TASK DETAILS |
The data must be written out once more, precisely as given.

*** DATA SECTION Section Begins ***

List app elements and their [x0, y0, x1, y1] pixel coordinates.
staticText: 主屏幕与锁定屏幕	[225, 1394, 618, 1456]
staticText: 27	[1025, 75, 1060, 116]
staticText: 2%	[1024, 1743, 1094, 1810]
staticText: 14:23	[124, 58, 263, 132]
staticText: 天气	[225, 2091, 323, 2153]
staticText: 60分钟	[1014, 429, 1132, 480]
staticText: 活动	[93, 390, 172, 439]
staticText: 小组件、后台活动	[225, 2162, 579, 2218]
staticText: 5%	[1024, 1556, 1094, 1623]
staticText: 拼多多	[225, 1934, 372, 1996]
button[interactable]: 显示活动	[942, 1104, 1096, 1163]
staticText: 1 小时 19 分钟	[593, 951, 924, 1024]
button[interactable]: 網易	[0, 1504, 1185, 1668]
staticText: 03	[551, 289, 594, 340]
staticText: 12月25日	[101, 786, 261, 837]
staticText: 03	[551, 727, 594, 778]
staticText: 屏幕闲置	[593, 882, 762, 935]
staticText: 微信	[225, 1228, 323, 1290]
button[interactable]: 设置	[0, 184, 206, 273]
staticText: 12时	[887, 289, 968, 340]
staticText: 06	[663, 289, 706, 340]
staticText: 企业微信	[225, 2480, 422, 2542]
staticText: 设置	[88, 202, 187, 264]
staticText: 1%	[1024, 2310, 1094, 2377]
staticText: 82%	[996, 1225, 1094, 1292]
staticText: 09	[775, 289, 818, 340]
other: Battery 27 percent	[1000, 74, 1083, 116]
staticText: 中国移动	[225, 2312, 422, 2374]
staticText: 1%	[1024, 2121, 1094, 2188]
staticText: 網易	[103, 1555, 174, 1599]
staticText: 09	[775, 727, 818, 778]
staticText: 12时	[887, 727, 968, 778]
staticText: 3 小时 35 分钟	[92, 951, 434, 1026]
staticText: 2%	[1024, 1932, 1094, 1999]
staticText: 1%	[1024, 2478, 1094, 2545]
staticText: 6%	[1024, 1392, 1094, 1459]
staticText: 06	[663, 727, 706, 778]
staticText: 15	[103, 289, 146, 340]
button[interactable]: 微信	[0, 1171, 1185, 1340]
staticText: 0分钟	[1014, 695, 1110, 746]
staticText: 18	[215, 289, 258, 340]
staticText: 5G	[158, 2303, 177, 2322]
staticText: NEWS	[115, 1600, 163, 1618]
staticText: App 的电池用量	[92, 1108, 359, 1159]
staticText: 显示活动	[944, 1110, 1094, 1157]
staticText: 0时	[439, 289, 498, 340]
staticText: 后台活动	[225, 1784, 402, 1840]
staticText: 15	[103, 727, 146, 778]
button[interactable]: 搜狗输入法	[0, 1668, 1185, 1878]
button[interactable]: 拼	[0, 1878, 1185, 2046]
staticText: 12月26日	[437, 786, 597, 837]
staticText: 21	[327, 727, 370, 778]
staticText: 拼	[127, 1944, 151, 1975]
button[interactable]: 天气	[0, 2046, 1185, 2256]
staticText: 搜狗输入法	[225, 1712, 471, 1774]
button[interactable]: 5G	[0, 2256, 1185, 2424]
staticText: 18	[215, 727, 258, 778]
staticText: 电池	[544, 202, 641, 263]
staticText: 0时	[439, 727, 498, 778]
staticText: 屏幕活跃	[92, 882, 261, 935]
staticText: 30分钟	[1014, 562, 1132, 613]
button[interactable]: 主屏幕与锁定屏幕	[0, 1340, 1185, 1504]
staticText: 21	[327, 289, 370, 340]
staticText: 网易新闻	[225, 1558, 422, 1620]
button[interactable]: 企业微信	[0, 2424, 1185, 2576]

*** DATA SECTION Section Ends ***

ANSWER AREA |
List app elements and their [x0, y0, x1, y1] pixel coordinates.
staticText: 主屏幕与锁定屏幕	[225, 1394, 618, 1456]
staticText: 27	[1025, 75, 1060, 116]
staticText: 2%	[1024, 1743, 1094, 1810]
staticText: 14:23	[124, 58, 263, 132]
staticText: 天气	[225, 2091, 323, 2153]
staticText: 60分钟	[1014, 429, 1132, 480]
staticText: 活动	[93, 390, 172, 439]
staticText: 小组件、后台活动	[225, 2162, 579, 2218]
staticText: 5%	[1024, 1556, 1094, 1623]
staticText: 拼多多	[225, 1934, 372, 1996]
button[interactable]: 显示活动	[942, 1104, 1096, 1163]
staticText: 1 小时 19 分钟	[593, 951, 924, 1024]
button[interactable]: 網易	[0, 1504, 1185, 1668]
staticText: 03	[551, 289, 594, 340]
staticText: 12月25日	[101, 786, 261, 837]
staticText: 03	[551, 727, 594, 778]
staticText: 屏幕闲置	[593, 882, 762, 935]
staticText: 微信	[225, 1228, 323, 1290]
button[interactable]: 设置	[0, 184, 206, 273]
staticText: 12时	[887, 289, 968, 340]
staticText: 06	[663, 289, 706, 340]
staticText: 企业微信	[225, 2480, 422, 2542]
staticText: 设置	[88, 202, 187, 264]
staticText: 1%	[1024, 2310, 1094, 2377]
staticText: 82%	[996, 1225, 1094, 1292]
staticText: 09	[775, 289, 818, 340]
other: Battery 27 percent	[1000, 74, 1083, 116]
staticText: 中国移动	[225, 2312, 422, 2374]
staticText: 1%	[1024, 2121, 1094, 2188]
staticText: 網易	[103, 1555, 174, 1599]
staticText: 09	[775, 727, 818, 778]
staticText: 12时	[887, 727, 968, 778]
staticText: 3 小时 35 分钟	[92, 951, 434, 1026]
staticText: 2%	[1024, 1932, 1094, 1999]
staticText: 1%	[1024, 2478, 1094, 2545]
staticText: 6%	[1024, 1392, 1094, 1459]
staticText: 06	[663, 727, 706, 778]
staticText: 15	[103, 289, 146, 340]
button[interactable]: 微信	[0, 1171, 1185, 1340]
staticText: 0分钟	[1014, 695, 1110, 746]
staticText: 18	[215, 289, 258, 340]
staticText: 5G	[158, 2303, 177, 2322]
staticText: NEWS	[115, 1600, 163, 1618]
staticText: App 的电池用量	[92, 1108, 359, 1159]
staticText: 显示活动	[944, 1110, 1094, 1157]
staticText: 0时	[439, 289, 498, 340]
staticText: 后台活动	[225, 1784, 402, 1840]
staticText: 15	[103, 727, 146, 778]
button[interactable]: 搜狗输入法	[0, 1668, 1185, 1878]
button[interactable]: 拼	[0, 1878, 1185, 2046]
staticText: 12月26日	[437, 786, 597, 837]
staticText: 21	[327, 727, 370, 778]
staticText: 拼	[127, 1944, 151, 1975]
button[interactable]: 天气	[0, 2046, 1185, 2256]
staticText: 搜狗输入法	[225, 1712, 471, 1774]
button[interactable]: 5G	[0, 2256, 1185, 2424]
staticText: 18	[215, 727, 258, 778]
staticText: 电池	[544, 202, 641, 263]
staticText: 0时	[439, 727, 498, 778]
staticText: 屏幕活跃	[92, 882, 261, 935]
staticText: 30分钟	[1014, 562, 1132, 613]
button[interactable]: 主屏幕与锁定屏幕	[0, 1340, 1185, 1504]
staticText: 21	[327, 289, 370, 340]
staticText: 网易新闻	[225, 1558, 422, 1620]
button[interactable]: 企业微信	[0, 2424, 1185, 2576]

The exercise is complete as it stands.